First we stopped at Hardee's, where Lee wanted minature hamburgers. Its almost the only fast food he'll eat along with fries. He's ... particular. Which you'd never tell since he's also ... sturdy. Then we stopped at TacoBell, where Ron wanted a bean burrito. Its one of his most favorite things, and a treat since we rarely stop at TacoBell.

There was a line at TacoBell. I was starting to come round at this point, and casually mentioned to my husband "you forgot to order the bean burrito". He gave me the evil eye as he glanced over his shoulder at the back of the mini-van. "A little louder?... I got Ron the beef-n-tatertot burrito. I thought he'd like to try something new." I look at him in horror. Then I listened to him explain the whole "something new" thing to Ron, who had overheard "forgot bean burrito". Ron took it well. Mostly.

My husband looks over at me and asks subtlely and quietly "Which one likes cheese?" See, Ron loves cheese and Lee loves peanut-butter. There is NO overlap. I have this sinking feeling. I gently point out "Lee loves peanut-butter". My husband flinches. We sit there silently for a few minutes.

Suddenly, there's a gasp from the seat behind us. Lee explodes with "THOSE. ARE. CHEESEBURGERS." with the exact same contempt with which a veteran might say "THOSE. ARE. COMMUNISTS." Sure enough, I look down into the Hardee's bag and all the little hamburgers are wrapped in the conspicuous yellow wrappers indicating cheese! I just can't control my laughter. As I try to smother it into the window, my husband is frantically trying to convince Lee that trying the little burgers "a new way" is an adventure. It was not going well. Lee finally conceded that perhaps he could pick off the cheese (which was hard since it melted onto the meat).

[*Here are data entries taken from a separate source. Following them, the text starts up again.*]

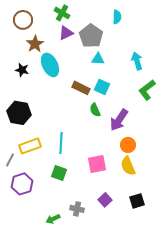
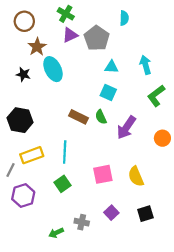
cyan triangle: (98, 59) -> (111, 67), moved
brown rectangle: (81, 88) -> (78, 117), moved
orange circle: (128, 145) -> (162, 138), moved
green square: (59, 173) -> (63, 184), turned 35

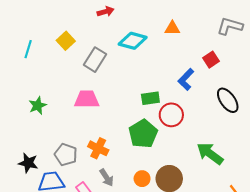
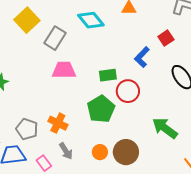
yellow square: (66, 41) -> (27, 20), size x1.4
cyan diamond: (133, 41) -> (91, 20), turned 36
pink trapezoid: (87, 99) -> (64, 70), moved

In a fit of creative negotiating (of which he is a master), my husband suddenly announced that "Cheese and ice-cream are made of the same things, and you like ice-cream!" Is Lee fooled? Will he eat cheese? (By that time I'm laughing so hard its difficult to breathe.) Lee just looks as him before responding firmly "I don't like ice-cream on my little burger." My husband admits defeat, which is no small thing.

I don't know where Lee gets it! (Note to husband: Stop laughing like that, you could hyperventilate.)